If a line in the data has the string "Highland", please show it.
(Data supplied Opens)
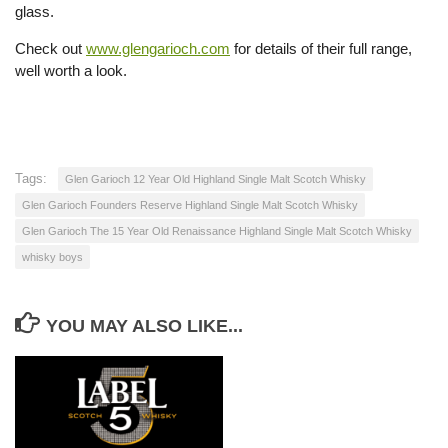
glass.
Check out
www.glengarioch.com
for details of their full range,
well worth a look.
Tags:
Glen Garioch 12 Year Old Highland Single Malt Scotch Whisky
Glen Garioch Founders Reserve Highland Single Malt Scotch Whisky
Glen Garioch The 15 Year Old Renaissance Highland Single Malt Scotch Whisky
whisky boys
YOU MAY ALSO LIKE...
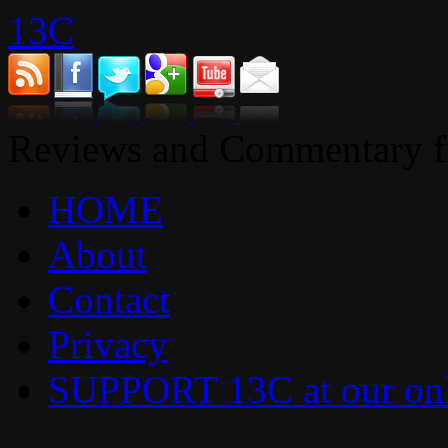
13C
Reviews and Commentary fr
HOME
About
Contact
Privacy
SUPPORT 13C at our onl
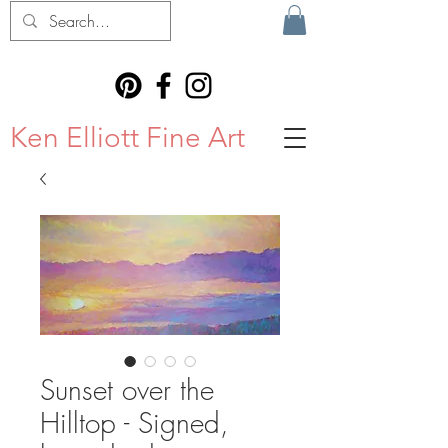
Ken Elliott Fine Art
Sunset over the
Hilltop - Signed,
(Data supplied Closes)
(Data supplied Opens)
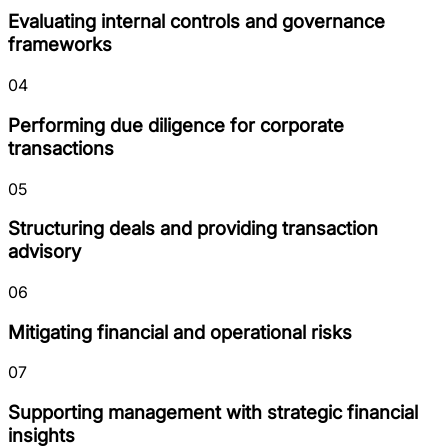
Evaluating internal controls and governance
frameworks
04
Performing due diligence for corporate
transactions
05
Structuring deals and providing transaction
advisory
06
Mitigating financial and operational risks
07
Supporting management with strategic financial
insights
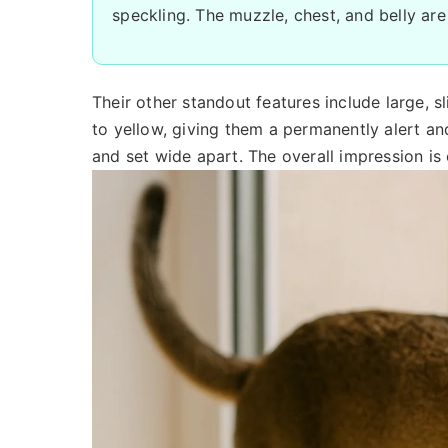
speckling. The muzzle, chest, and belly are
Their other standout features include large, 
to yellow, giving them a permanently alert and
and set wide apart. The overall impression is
(Data supplied Closes)
(Data supplied Opens)
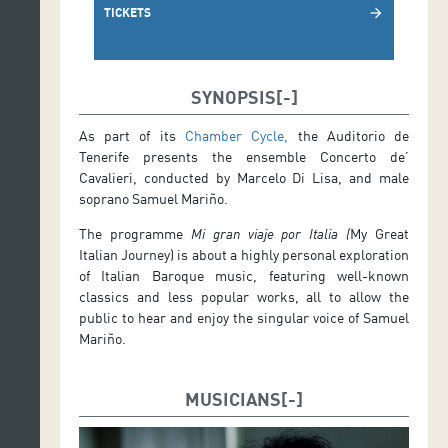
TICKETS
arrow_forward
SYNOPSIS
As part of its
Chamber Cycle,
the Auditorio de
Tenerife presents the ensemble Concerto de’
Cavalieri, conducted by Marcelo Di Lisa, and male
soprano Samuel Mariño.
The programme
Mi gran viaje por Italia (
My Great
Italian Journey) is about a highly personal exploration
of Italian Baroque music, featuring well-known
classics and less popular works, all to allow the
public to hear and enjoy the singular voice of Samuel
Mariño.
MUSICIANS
(Data supplied Closes)
=== Task response ===
Glen Garioch 12 Year Old Highland Single Malt Scotch Whisky
Glen Garioch Founders Reserve Highland Single Malt Scotch Whisky
Glen Garioch The 15 Year Old Renaissance Highland Single Malt Scotch Whisky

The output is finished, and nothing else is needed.